## What is needed:
In the records below, pick out all lines containing the word "swatch".

BEGIN Data records

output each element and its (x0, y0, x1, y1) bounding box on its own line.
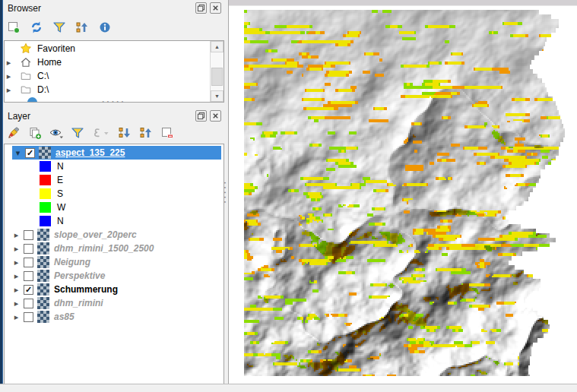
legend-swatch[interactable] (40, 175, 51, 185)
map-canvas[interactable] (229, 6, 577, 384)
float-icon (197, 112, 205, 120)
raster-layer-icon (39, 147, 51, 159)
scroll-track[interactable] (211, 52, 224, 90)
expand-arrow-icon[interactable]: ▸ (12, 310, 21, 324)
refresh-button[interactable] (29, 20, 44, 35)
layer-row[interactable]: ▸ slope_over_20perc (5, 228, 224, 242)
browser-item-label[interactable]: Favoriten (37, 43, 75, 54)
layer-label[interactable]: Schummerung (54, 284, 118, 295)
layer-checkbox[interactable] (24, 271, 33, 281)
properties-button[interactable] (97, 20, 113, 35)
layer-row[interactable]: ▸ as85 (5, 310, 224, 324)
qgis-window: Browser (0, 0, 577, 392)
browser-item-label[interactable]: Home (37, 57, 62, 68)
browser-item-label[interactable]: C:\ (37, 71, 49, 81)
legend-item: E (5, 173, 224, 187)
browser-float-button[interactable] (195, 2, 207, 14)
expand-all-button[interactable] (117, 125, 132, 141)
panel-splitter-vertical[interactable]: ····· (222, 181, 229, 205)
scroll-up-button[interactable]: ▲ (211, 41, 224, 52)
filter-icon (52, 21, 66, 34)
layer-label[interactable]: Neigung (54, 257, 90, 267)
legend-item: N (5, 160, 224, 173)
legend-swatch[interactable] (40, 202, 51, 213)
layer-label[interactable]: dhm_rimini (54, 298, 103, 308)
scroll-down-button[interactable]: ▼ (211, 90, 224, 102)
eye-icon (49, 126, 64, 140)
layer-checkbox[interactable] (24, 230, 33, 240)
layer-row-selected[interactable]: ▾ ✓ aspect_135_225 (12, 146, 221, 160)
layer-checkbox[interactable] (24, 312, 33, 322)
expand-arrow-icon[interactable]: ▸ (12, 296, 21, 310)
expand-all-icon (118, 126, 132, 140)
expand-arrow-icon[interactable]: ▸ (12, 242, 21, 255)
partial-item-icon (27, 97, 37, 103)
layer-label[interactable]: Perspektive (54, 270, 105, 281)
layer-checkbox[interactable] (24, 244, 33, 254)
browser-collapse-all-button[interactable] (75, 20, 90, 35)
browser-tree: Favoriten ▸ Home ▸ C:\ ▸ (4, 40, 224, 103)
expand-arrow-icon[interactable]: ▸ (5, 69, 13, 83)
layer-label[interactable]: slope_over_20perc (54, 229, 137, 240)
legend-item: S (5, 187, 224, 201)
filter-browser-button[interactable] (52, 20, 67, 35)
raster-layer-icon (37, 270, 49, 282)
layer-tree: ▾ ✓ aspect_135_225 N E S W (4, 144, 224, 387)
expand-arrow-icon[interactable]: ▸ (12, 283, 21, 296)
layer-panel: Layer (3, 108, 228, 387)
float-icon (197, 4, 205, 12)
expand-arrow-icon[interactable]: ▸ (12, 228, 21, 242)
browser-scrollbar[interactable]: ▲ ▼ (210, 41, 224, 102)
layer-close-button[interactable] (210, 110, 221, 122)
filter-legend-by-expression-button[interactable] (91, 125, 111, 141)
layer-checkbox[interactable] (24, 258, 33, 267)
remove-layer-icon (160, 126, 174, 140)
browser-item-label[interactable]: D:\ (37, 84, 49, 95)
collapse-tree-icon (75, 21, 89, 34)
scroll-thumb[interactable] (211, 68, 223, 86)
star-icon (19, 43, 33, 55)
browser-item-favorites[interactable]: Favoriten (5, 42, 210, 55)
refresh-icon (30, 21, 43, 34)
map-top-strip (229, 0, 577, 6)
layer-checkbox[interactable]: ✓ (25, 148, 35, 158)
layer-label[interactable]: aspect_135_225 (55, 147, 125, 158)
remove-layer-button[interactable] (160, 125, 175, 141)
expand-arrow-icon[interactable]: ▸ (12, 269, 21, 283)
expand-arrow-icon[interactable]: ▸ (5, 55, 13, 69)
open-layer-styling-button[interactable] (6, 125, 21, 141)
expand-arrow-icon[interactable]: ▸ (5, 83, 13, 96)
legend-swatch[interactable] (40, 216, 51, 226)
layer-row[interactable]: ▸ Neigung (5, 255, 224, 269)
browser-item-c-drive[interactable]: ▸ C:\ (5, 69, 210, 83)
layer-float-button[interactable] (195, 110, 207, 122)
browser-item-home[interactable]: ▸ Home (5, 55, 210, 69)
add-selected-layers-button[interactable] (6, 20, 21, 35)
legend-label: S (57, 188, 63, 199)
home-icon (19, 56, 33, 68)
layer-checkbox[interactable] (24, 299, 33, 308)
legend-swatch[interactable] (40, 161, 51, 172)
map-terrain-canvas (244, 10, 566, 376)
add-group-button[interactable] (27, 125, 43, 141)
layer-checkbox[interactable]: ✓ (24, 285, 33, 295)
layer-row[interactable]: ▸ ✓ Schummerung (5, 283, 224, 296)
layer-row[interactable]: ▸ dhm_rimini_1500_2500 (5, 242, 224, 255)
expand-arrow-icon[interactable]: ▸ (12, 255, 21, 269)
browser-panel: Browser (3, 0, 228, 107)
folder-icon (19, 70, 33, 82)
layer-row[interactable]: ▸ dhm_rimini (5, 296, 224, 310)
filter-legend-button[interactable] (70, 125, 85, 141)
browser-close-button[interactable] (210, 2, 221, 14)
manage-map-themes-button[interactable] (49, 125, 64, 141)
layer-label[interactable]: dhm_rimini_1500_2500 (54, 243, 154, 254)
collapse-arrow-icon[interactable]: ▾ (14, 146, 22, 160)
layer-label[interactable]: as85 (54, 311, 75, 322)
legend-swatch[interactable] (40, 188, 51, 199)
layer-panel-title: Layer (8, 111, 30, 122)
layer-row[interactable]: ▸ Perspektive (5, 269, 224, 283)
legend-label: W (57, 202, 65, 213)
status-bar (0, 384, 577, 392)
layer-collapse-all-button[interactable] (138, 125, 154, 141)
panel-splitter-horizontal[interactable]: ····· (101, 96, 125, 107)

END Data records

## Exercise answer:
legend-swatch[interactable] (40, 175, 51, 185)
legend-swatch[interactable] (40, 202, 51, 213)
legend-swatch[interactable] (40, 216, 51, 226)
legend-swatch[interactable] (40, 161, 51, 172)
legend-swatch[interactable] (40, 188, 51, 199)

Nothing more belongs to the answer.